The prevalence of extracellular virulence genes encoding elastase (lasB), alkaline protease (aprA), protease IV (TCF), rhamnolipid (rhlAB), alginate (algD), hemolytic phospholipase C (plcH) and non-hemolytic phospholipase C (plcN) was determined by PCR assays.

PCR for detection of elastase, alkaline protease and rhamnolipid genes.
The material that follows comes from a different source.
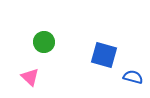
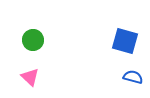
green circle: moved 11 px left, 2 px up
blue square: moved 21 px right, 14 px up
Specific oligonucleotide primers used for detection of genes encoding these virulence factors are listed in Table 7. Parameters for the amplification cycles were: an initial denaturation at 94 °C for 5 min, followed by 30 cycles of amplification (denaturation at 94 °C for 1 min, annealing at 52 °C for 1 min, and primer extension at 72 °C for 1.5 min), ending with a final extension at 72 °C for 5 min [3]. Agarose gel (1.5%) electrophoresis was used for examining the products after PCR (Figures 8, 9 and 11).
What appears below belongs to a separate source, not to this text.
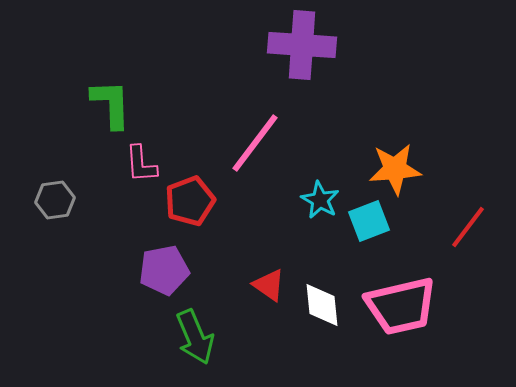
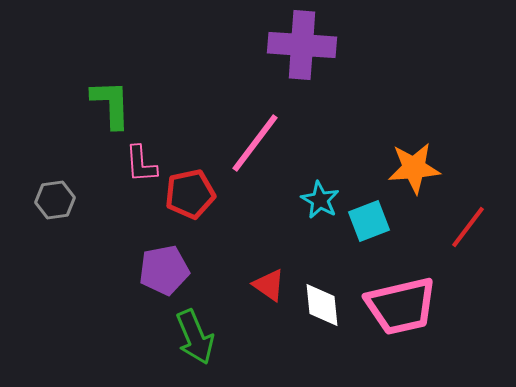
orange star: moved 19 px right, 1 px up
red pentagon: moved 7 px up; rotated 9 degrees clockwise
PCR for the protease IV gene detection was performed by PCR using specific primers: 5′-TATTTCGCCGACTCCCTGTA-3′ (TCF) and 5′-GAATAGACGCCGCTGAAATC-3′ (TCR) [12]. DNA amplification was carried out in thermocycler with the following thermal cycling profile: an initial denaturation at 94 °C for 5 min was followed by 34 cycles of amplification (denaturation at 94 °C for 30 s, annealing at 60 °C for 30 s, and extension at 72 °C for 2 min), ending with a final extension at 72 °C for 5 min. Synthesized PCR products were detected on 1.5% agarose gels by ethidium bromide staining (Figure 10).

PCR for alginate, hemolytic phospholipase C and non-hemolytic phospholipase C genes detection. The genes for these virulence determinants were amplified with primers selected on the basis of the published PAO1 sequence (Table 8) [13]. The amplification protocol was: 94 °C for 3 min, 30 cycles of 94 °C for 30 s, 55 °C for 1 min and 72 °C for 1 min 30 s, and 72 °C for 5 min. Each gene was amplified separately. PCR products were separated in a 1.5% agarose gel for 1 h at 100 V, stained with ethidium bromide and detected by UV transillumination. Amplified genes were identified on the basis of fragment size (Figures 12–14).